End-of-life care becomes an issue at some point for elderly clients. Even with the emergence of palliative care programs and hospice programs, the majority of elderly people do not die in their own home as is their preference. What are the reasons for this trend? Discuss what you can do as a nurse to support your clients in end-of-life care and in supporting their desires. Support your response with evidence-based literature. Purchase the answer to view it

Title: Barriers to Home-Based End-of-Life Care for Elderly Clients


End-of-life care is a critical aspect of healthcare that aims to provide comfort, dignity, and support to individuals nearing the end of their life. While many elderly clients express a preference to die in their own homes, evidence suggests that the majority do not have this wish fulfilled. This essay will examine the reasons for this trend and explore the role of nurses in supporting clients’ end-of-life care preferences. The discussion will be substantiated using evidence-based literature.

Barriers to Home-Based End-of-Life Care:

1. Lack of Home-Based Services:
One of the prominent reasons why elderly clients do not die in their own homes is the limited availability of home-based services. Research indicates that the provision of comprehensive palliative care services in community settings is inadequate or non-existent in many regions (Brazil et al., 2018). This shortage hampers the ability of healthcare professionals to deliver end-of-life care to elderly clients in their preferred setting.

2. Inadequate family support:
A key factor contributing to the inability to provide home-based end-of-life care is the lack of family support. In contemporary society, changing dynamics and demands on families can make it challenging for relatives to provide care at home (Donovan, 2018). Busy work schedules, geographical distance, and limited caregiving skills can hinder the provision of adequate care.

3. Complexity of medical needs:
Elderly individuals often have complex medical needs, requiring specialized care and equipment that may not be readily available in a home setting. This necessitates hospitalization or long-term care facility placement (Brazil et al., 2018). The shift towards technology-dependent medical interventions and the need for constant monitoring may make home care impractical, leading to individuals being admitted to hospital environments for their end-of-life care.

4. Safety concerns:
Home-based care for elderly clients may raise safety concerns, particularly when clients have advanced illnesses or conditions (Brazil et al., 2018). The potential for falls, lack of access to emergency services, or inadequate monitoring may prompt healthcare professionals to recommend institutionalized care. Consequently, elderly clients may be reluctant to remain in their home environment, preferring to receive care in a setting with greater safety measures.

5. Financial constraints:
Financial limitations pose a substantial barrier to home-based end-of-life care. The costs associated with medical equipment, caregiver services, and home modifications can be prohibitive for many families (Kratz et al., 2017). Inadequate insurance coverage and limited access to financial resources may force individuals to seek institutionalized care, where costs are typically covered by public or private insurance.

Role of Nurses in Supporting End-of-Life Care Preferences:

1. Effective communication:
Nurses play a pivotal role in facilitating effective communication between elderly clients, their families, and the healthcare team. Open, honest, and ongoing discussions should be encouraged to clarify clients’ end-of-life preferences, including their desire to die at home (Brazil et al., 2018). By actively listening and advocating for clients’ wishes, nurses can support them in navigating the complex healthcare system and ensure their preferences are respected.

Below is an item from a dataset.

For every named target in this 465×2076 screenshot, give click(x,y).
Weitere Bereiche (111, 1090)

2. Provision of comprehensive education:
Nurses can provide clients and their families with comprehensive education regarding available end-of-life care options, including palliative care and hospice programs. By empowering clients and families with knowledge, they can make informed decisions about their desired care setting (Donovan, 2018). Education should also encompass discussions regarding the benefits and limitations of home-based care, to aid clients in understanding the potential challenges they may face.

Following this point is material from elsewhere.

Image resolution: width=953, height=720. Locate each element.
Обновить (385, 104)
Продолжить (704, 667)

3. Collaboration with interdisciplinary teams:
Collaboration with interdisciplinary teams is essential to overcome barriers to home-based end-of-life care. Nurses can work alongside social workers, physicians, and community agencies to advocate for and facilitate the provision of home-based services (Kratz et al., 2017). This collaboration can address the practical and emotional needs of clients, ensuring they receive the necessary support to remain in their preferred setting.

4. Utilization of technology and telehealth:
The integration of technology and telehealth solutions can enhance the provision of home-based end-of-life care. Remote monitoring, teleconsultation, and mobile applications can support healthcare professionals in delivering care, guidance, and monitoring from a distance. Nurses can play a crucial role in educating and empowering clients and families to effectively utilize these technological tools (Brazil et al., 2018).

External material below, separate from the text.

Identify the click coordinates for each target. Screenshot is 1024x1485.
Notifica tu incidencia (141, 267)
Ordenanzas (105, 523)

The barriers to home-based end-of-life care for elderly clients are multifaceted, encompassing limited availability of services, inadequate family support, complex medical needs, safety concerns, and financial constraints. However, nurses can make a significant impact in supporting clients’ end-of-life care preferences. Effective communication, education, collaboration with interdisciplinary teams, and the use of technology are essential strategies that nurses can employ to ensure that clients’ desires for end-of-life care are respected and fulfilled.